A historiadora ainda vai na Introdução quando aponta que outro dos objetivos de Marginalizados era permitir ao “leitor redescobrir as vozes esquecidas da história colonial”. Daí que os vários testemunhos incluídos ao longo do livro pretendam esclarecer os leitores e deste modo fazer com que alterem a sua opinião sobre a história do Império. Refere que essa foi exatamente uma das questões fundamentais que a orientaram: “Até que ponto o olhar de um marginalizado poderia desafiar a história do Império colonial português?” Uma segunda questão impôs-se logo: “Será que uma narrativa construída a partir das camadas mais baixas poderia ser revolucionária?” Estabelecido o plano, o que Agata Bloch constatou foi que “as memórias desses grupos enriqueceram a história política e social ao introduzir experiências individuais narradas a partir do seu próprio ponto de vista”.

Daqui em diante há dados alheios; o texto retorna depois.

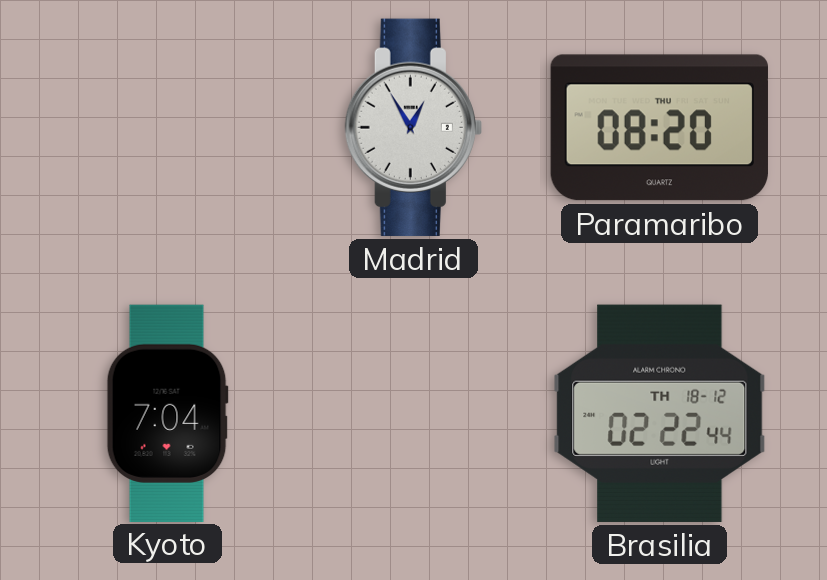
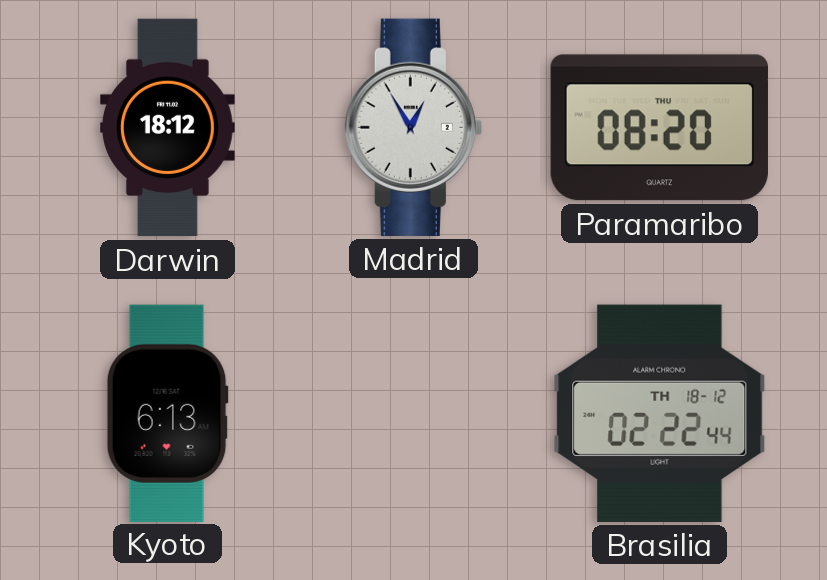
Darwin: none -> 18:12
Kyoto: 7:04 -> 6:13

Ao mesmo tempo, deu outro entendimento: “Humanizaram acontecimentos de grande escala, mostrando como foram vividos por aqueles que nem sempre tiveram voz e como identificaram oportunidades para transformar as suas vidas”. Acrescenta: “Essas versões não constituem uma história paralela, nem devemos esperar que ofereçam uma visão totalmente oposta à dominante. O que fazem, contudo, é revelar dimensões menos visíveis de eventos históricos e mostrar que mesmo os marginalizados foram atores ativos na construção do Império.”

Entre os múltiplos exemplos sobre o papel ativo deste amplo leque de marginalizados sob várias formas está também o da resistência quotidiana dos escravos, muitas vezes tornando-se a maior rival das rebeliões armadas. A história esqueceu em muito os primeiros mas não ignora assim tanto os que recorreram à contestação, como mostra Agata Bloch: “As grandes lendas costumam formar-se em torno das grandes revoltas. É natural, pois as rebeliões armadas geram mais ecos, debates e controvérsias.” Dá um exemplo: “Até a antiga Gazeta de Lisboa escrevia com maior interesse sobre revoltas do que sobre as formas mais discretas e pacíficas de resistência dos marginalizados. Esta resistência não se expressava em batalhas abertas, mas em gestos mais subtis, como na procura de escrivães ou procuradores, na saída das senzalas para redigir e enviar uma petição. Era um processo mais lento, menos imediato, mas que, a longo prazo, obrigava a própria máquina burocrática a adaptar a lei portuguesa às realidades concretas em que viviam os marginalizados. Muitas dessas decisões, uma vez tomadas, passavam a aplicar-se de forma uniforme a todas as áreas sob jurisdição portuguesa.”